うるう年の月末最終午後6時。職場の窓から見える、吉野川が真っ白。
見事な雪が 降り始めていた。
『菜菜さんっ、祖谷に帰れんようになるよっ!早くおいて、帰りなよっ!!』
「こんなん、雪のうちに入りません~大丈夫です~♪」
と 軽~くほざいたから、バチが当たった。
木々に積もった、雪の華を観賞しながら、ちんたらと西祖谷まで、スイスイと積雪の路面を、走っていた。
途中で這う様に走る、ノーマルタイヤらしき車を2台追い越して、ココロの中で、その運転手に、呟いた。

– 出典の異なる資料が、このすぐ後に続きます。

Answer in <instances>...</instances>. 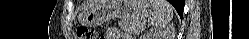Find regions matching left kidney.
Wrapping results in <instances>:
<instances>
[{
    "instance_id": "5707ae66",
    "label": "left kidney",
    "mask_w": 249,
    "mask_h": 39,
    "mask_svg": "<svg viewBox=\"0 0 249 39\" xmlns=\"http://www.w3.org/2000/svg\"><path fill=\"white\" fill-rule=\"evenodd\" d=\"M166 39L168 38L167 35L162 34L161 32L151 30L146 35L143 36V39ZM170 39V37L168 38Z\"/></svg>"
}]
</instances>
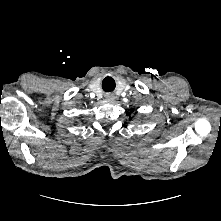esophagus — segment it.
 Wrapping results in <instances>:
<instances>
[{
	"instance_id": "esophagus-1",
	"label": "esophagus",
	"mask_w": 221,
	"mask_h": 221,
	"mask_svg": "<svg viewBox=\"0 0 221 221\" xmlns=\"http://www.w3.org/2000/svg\"><path fill=\"white\" fill-rule=\"evenodd\" d=\"M106 98H107L108 100H112V99H114V95H112V94H107V95H106Z\"/></svg>"
}]
</instances>
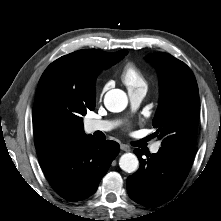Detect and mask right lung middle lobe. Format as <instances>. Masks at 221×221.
Instances as JSON below:
<instances>
[{"label": "right lung middle lobe", "mask_w": 221, "mask_h": 221, "mask_svg": "<svg viewBox=\"0 0 221 221\" xmlns=\"http://www.w3.org/2000/svg\"><path fill=\"white\" fill-rule=\"evenodd\" d=\"M76 79L61 67L50 65L40 78L33 112L45 115L55 123L77 122L83 124L82 116L88 110H94L95 106H86L72 99L68 93V87ZM93 77L85 75L83 82L90 84Z\"/></svg>", "instance_id": "obj_1"}]
</instances>
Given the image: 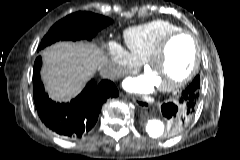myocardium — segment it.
<instances>
[{
    "label": "myocardium",
    "instance_id": "myocardium-1",
    "mask_svg": "<svg viewBox=\"0 0 240 160\" xmlns=\"http://www.w3.org/2000/svg\"><path fill=\"white\" fill-rule=\"evenodd\" d=\"M178 36H187L191 39L193 46H194V50H195L194 63L192 65V67L190 68V70L188 71V73L181 79L176 80L175 82H172L167 85L158 86V90L161 92H172V91L177 90V89L183 87L184 85H186L196 75V73L199 69L200 63H201V46H200V43H199L197 37L189 31L178 30V31L172 32V33L168 34L167 36H165L161 40V42L158 44V46L155 48V50L150 54V56L143 62L144 72L146 73L147 70L153 64H155L162 58V56L164 55V53L166 51L168 44L174 38H176Z\"/></svg>",
    "mask_w": 240,
    "mask_h": 160
}]
</instances>
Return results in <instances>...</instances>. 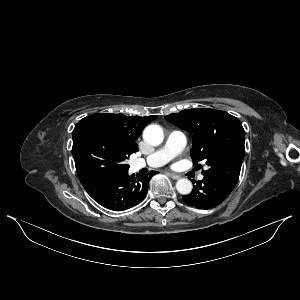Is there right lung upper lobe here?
Listing matches in <instances>:
<instances>
[{"label":"right lung upper lobe","instance_id":"right-lung-upper-lobe-1","mask_svg":"<svg viewBox=\"0 0 300 300\" xmlns=\"http://www.w3.org/2000/svg\"><path fill=\"white\" fill-rule=\"evenodd\" d=\"M90 116L100 120L102 126L116 137L130 154L138 151L135 141L139 138L142 129L147 123L157 118L155 115L139 117L111 113Z\"/></svg>","mask_w":300,"mask_h":300}]
</instances>
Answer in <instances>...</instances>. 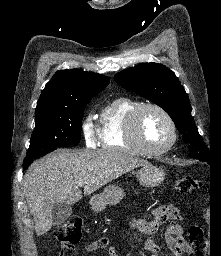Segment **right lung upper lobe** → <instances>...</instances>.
I'll list each match as a JSON object with an SVG mask.
<instances>
[{
  "label": "right lung upper lobe",
  "mask_w": 221,
  "mask_h": 256,
  "mask_svg": "<svg viewBox=\"0 0 221 256\" xmlns=\"http://www.w3.org/2000/svg\"><path fill=\"white\" fill-rule=\"evenodd\" d=\"M109 81L104 75L80 69L59 70L46 84L35 112L76 107L82 99H92Z\"/></svg>",
  "instance_id": "cb5924a9"
}]
</instances>
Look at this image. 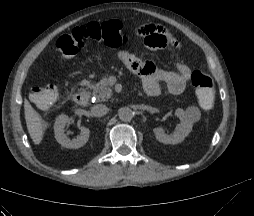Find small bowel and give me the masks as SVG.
Here are the masks:
<instances>
[{
    "instance_id": "small-bowel-1",
    "label": "small bowel",
    "mask_w": 254,
    "mask_h": 216,
    "mask_svg": "<svg viewBox=\"0 0 254 216\" xmlns=\"http://www.w3.org/2000/svg\"><path fill=\"white\" fill-rule=\"evenodd\" d=\"M140 35L153 51H171L177 46L169 31L147 26L140 29ZM116 59L131 71L141 75L144 89L151 96H158L165 84L171 95H180L190 79V69L183 61L172 69L156 68L152 62L142 61L127 51H119Z\"/></svg>"
}]
</instances>
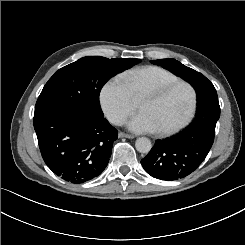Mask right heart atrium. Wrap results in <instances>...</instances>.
<instances>
[{
    "label": "right heart atrium",
    "instance_id": "obj_1",
    "mask_svg": "<svg viewBox=\"0 0 245 245\" xmlns=\"http://www.w3.org/2000/svg\"><path fill=\"white\" fill-rule=\"evenodd\" d=\"M100 104L108 119L113 124L120 125L132 113L134 100L129 88L120 78L112 77L100 91Z\"/></svg>",
    "mask_w": 245,
    "mask_h": 245
}]
</instances>
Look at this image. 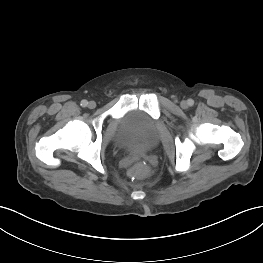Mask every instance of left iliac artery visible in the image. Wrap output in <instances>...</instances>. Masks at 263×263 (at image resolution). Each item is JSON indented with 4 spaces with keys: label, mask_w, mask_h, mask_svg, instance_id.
Listing matches in <instances>:
<instances>
[{
    "label": "left iliac artery",
    "mask_w": 263,
    "mask_h": 263,
    "mask_svg": "<svg viewBox=\"0 0 263 263\" xmlns=\"http://www.w3.org/2000/svg\"><path fill=\"white\" fill-rule=\"evenodd\" d=\"M193 104H194V101H193L192 99H189V100H188V105H189V106H192Z\"/></svg>",
    "instance_id": "left-iliac-artery-1"
}]
</instances>
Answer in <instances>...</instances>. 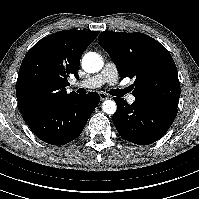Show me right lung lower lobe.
Instances as JSON below:
<instances>
[{"label":"right lung lower lobe","mask_w":199,"mask_h":199,"mask_svg":"<svg viewBox=\"0 0 199 199\" xmlns=\"http://www.w3.org/2000/svg\"><path fill=\"white\" fill-rule=\"evenodd\" d=\"M99 100L96 92L77 94L23 117L39 139L48 144L63 145L81 134Z\"/></svg>","instance_id":"right-lung-lower-lobe-1"}]
</instances>
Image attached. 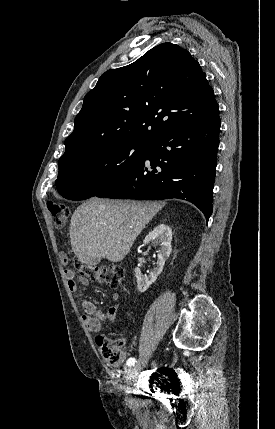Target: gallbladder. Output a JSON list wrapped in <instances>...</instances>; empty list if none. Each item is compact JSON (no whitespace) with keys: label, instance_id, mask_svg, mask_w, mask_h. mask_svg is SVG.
Wrapping results in <instances>:
<instances>
[{"label":"gallbladder","instance_id":"1","mask_svg":"<svg viewBox=\"0 0 275 429\" xmlns=\"http://www.w3.org/2000/svg\"><path fill=\"white\" fill-rule=\"evenodd\" d=\"M101 259H102L101 257L92 258L91 261L89 262V264L91 266L98 265L101 262Z\"/></svg>","mask_w":275,"mask_h":429}]
</instances>
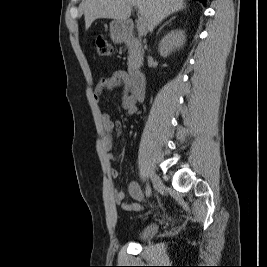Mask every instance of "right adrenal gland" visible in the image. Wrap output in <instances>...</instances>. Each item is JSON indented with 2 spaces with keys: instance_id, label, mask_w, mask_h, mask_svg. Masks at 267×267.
I'll list each match as a JSON object with an SVG mask.
<instances>
[{
  "instance_id": "right-adrenal-gland-1",
  "label": "right adrenal gland",
  "mask_w": 267,
  "mask_h": 267,
  "mask_svg": "<svg viewBox=\"0 0 267 267\" xmlns=\"http://www.w3.org/2000/svg\"><path fill=\"white\" fill-rule=\"evenodd\" d=\"M175 18H176V16H173L171 19H169L168 21H166V22L159 28V30H158L157 33H159V32L163 29L164 26H166L167 24L171 23V21L174 20Z\"/></svg>"
}]
</instances>
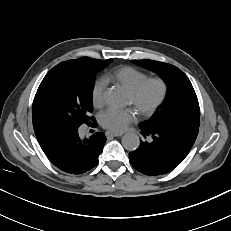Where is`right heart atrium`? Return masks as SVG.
Returning a JSON list of instances; mask_svg holds the SVG:
<instances>
[{"instance_id":"obj_1","label":"right heart atrium","mask_w":231,"mask_h":231,"mask_svg":"<svg viewBox=\"0 0 231 231\" xmlns=\"http://www.w3.org/2000/svg\"><path fill=\"white\" fill-rule=\"evenodd\" d=\"M105 90V80L99 79L93 84L91 89V101L95 107H101L104 104Z\"/></svg>"}]
</instances>
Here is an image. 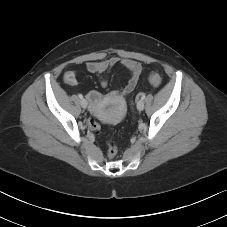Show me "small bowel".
Segmentation results:
<instances>
[{
  "label": "small bowel",
  "instance_id": "obj_1",
  "mask_svg": "<svg viewBox=\"0 0 227 227\" xmlns=\"http://www.w3.org/2000/svg\"><path fill=\"white\" fill-rule=\"evenodd\" d=\"M118 64L126 68L130 76L127 83L121 89L110 92L108 97L111 99L122 100L134 90L138 83L143 70L142 65L139 62L114 56L104 60L89 61L86 63V70L90 73L99 75L101 77L102 87H106L108 82L102 76ZM63 81L64 83L71 86L76 85L78 82L76 73L72 70L66 71L63 74ZM87 98L92 105H97L102 101L103 96L98 91H90L87 94Z\"/></svg>",
  "mask_w": 227,
  "mask_h": 227
}]
</instances>
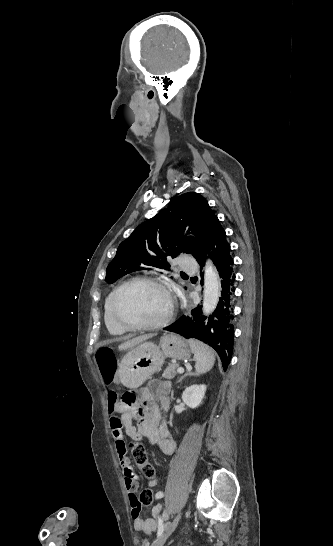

『山の冬は、しぶといのじゃ~ちょっと良い天気が続いたからと、油断するなよ~このド素人が~』
と 軽~く呟いたから、
バチが当たった。
…
…
かずら橋を過ぎた辺りから、
正式に話せば、東祖谷に入った辺りから、様子が一転。
前方が 見事な猛吹雪!!
辺りは真っ暗。
ライトを高めにしても、どうにもこうにも、
前が 吹雪で見えない。
前方をゆっくりと走っていた、プリ○ス?も、広い場所で、ウインカーを点け、止まった。
仕方がないから、追い越して、吹雪の中を前進する。
頭の中で、色んなことを、考えた。
早い話が 覚えている カーブを思いだしながら、
(勘)だけを頼りに、運転した。
前屈みになって、前を必死で見ても、現状はなんら、変わらない。が、なぜか 前屈みになって 前を見て走る。
見てと言うより、前を睨んで走る。
凄まじい吹雪が舞う。
停止。
一瞬、前方が見えたら、見えた場所まで、スピードを出して、走る。
再び 猛吹雪。
街灯がチラッと見える。
あの家の前のカーブは、右だから、右に緩やかに。
この辺りは クネクネ道だから、ゆっくり這うように、走る。
ほとんど (勘)のみ。
遠くで民家の灯りが見えるのに、なんて 孤独な時間。一人で 遭難ごっこをやっているみたいな、悲壮感。
でも、走る。
後方のプリ○スのライトは、全く見えなくなった。
対向車に 二台あった。
なんか、ちょっと 安心する。遭難ごっこの同志がいるって、めちゃくちゃ 心強い。
※お互いに、このシチュエーションでは、何の役にも立たないが。
小島トンネルの灯りが、見えた!
あそこまでは、ほとんど真っ直ぐ。
灯りを目指して、吹雪に激突していく。
小島橋は、真っ直ぐだから、気分絶好調で、ガンガン走る。
再び 猛吹雪。ストップ。
おまけに 工事中で、道路のラインが、正確に掴めていない。
が 走る。こんな事になるのが判っていたら、真面目に工事現場を見学していたのに~と反省した。
一瞬視界が開けたら、そこまでダッシュする。
自動販売機の灯りが、見えた!
このカーブは、余裕でクリア~
ここを過ぎたら、龍宮トンネル。
めちゃくちゃ 嬉しかった!
長い歳月、小島トンネルも、龍宮トンネルも、何百回も走っておりますが、
『トンネル~ありがとう~』
って 初めて心の底からトンネルに、感謝した。
所要時間、1時間40分。吹雪との、格闘を終え、無事に家に 帰り着いた。
日中も、マイナス気温に包まれて、まだまだ、冬は終わらない。
オッサン化した、本能で、頑張って 通勤します。